Discussion Intel current and future Lakes & Rapids thread

Page 498 - Seeking answers? Join the AnandTech community: where nearly half-a-million members share solutions and discuss the latest tech.

itsmydamnation

Diamond Member
Feb 6, 2011
3,044
3,831
136
We already knew everything that Intel announced today. It is just that a lot of people did not believe the rumors/leaks. I remember getting yelled at for saying that gracemont would be faster than skylake…
faster per clock, it wont be faster :)
clock power scaling of gracemont will be very interesting ,
Did i see 3 cycle L1 latency ? thats gotta put a lid on clocks.
 

gdansk

Diamond Member
Feb 8, 2011
4,205
7,049
136
Actually, he said they cancelled 10 nm. So all 10 nm products. He even admitted he was wrong
Really, well in that case I'll take his word for it. I've been arguing for years he was right (enough) on the basis that their 10nm products were cancelled or appeared on improved processes. But from Intel's eyes it is all 1274.
 

jpiniero

Lifer
Oct 1, 2010
16,491
6,983
136
Really, well in that case I'll take his word for it. I've been arguing for years he was right (enough) on the basis that their 10nm products were cancelled or appeared on improved processes. But from Intel's eyes it is all 1274.

What happened is that Intel shut down nearly all of the 10 nm production lines. But not all. If Intel had not also botched 7 nm it's possible that 10 nm would be gone by now.
 

majord

Senior member
Jul 26, 2015
509
710
136
The Golden Cove performance improvement/architectural changes I expected. If true, the Gracemont power/performance compared to Skylake is kind of mind blowing. ST Gracemont is basically faster, more power efficient, and much smaller than Skylake. This begs the question as to why we even need the Golden Cove cores?

After thinking about it a bit I believe the reason stems from the fact that ultimately ST performance is still very important. There are many apps, like Handbrake that don't scale well beyond 8 cores. Throwing 40 Gracemont cores at that app in the same die space as Alder Lake won't show the same performance as 8+8 ADL. Partly because of the higher clocks of Golden Cove, the higher inherent IPC, and as I wrote above, there are still quite a few apps that don't handle high core counts in a linear fashion performance-wise.

Starting to get just a little more excited about ADL...

Yes , I think you've answered your own question. In summary , so it doesn't get slaughtered by the competiton in per core peak performance .
 

IntelUser2000

Elite Member
Oct 14, 2003
8,686
3,787
136
Your point still stands but the gains in the big cores are not simply additive. The real gain is 1.18 x 1.19 or 40%. So GC is 33% faster than Gracemont. Problem with Gracemont is that it lacks hyperthreading and cant clock as high as the big cores.
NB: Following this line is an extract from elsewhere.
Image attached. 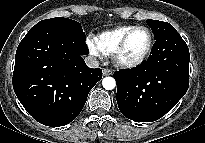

I didn't add, which means you didn't compute the numbers.

(1.18 x 1.19) / 1.07 = 1.31

Addition results in 1.3. Also, Gracemont is 7-8% faster than Skylake.

Also, papers regarding architecture often just adds percentages, and it comes out to be surprisingly accurate because performance doesn't scale linearly with clock and the addition instead of multiplication seems to approximate gains pretty well.

faster per clock, it wont be faster :)
clock power scaling of gracemont will be very interesting ,
Did i see 3 cycle L1 latency ? thats gotta put a lid on clocks.

The Cove chips need to follow this path. Additional pipeline stage for Golden Cove? So it could have been an additional 2-4% faster. But up against thermal and power limits the clock gains due to a pipeline stage is a maybe, while better performance due to lower branch mispredict penalty is pretty much a guarantee. Without the extra stage we would have seen a 23% gain.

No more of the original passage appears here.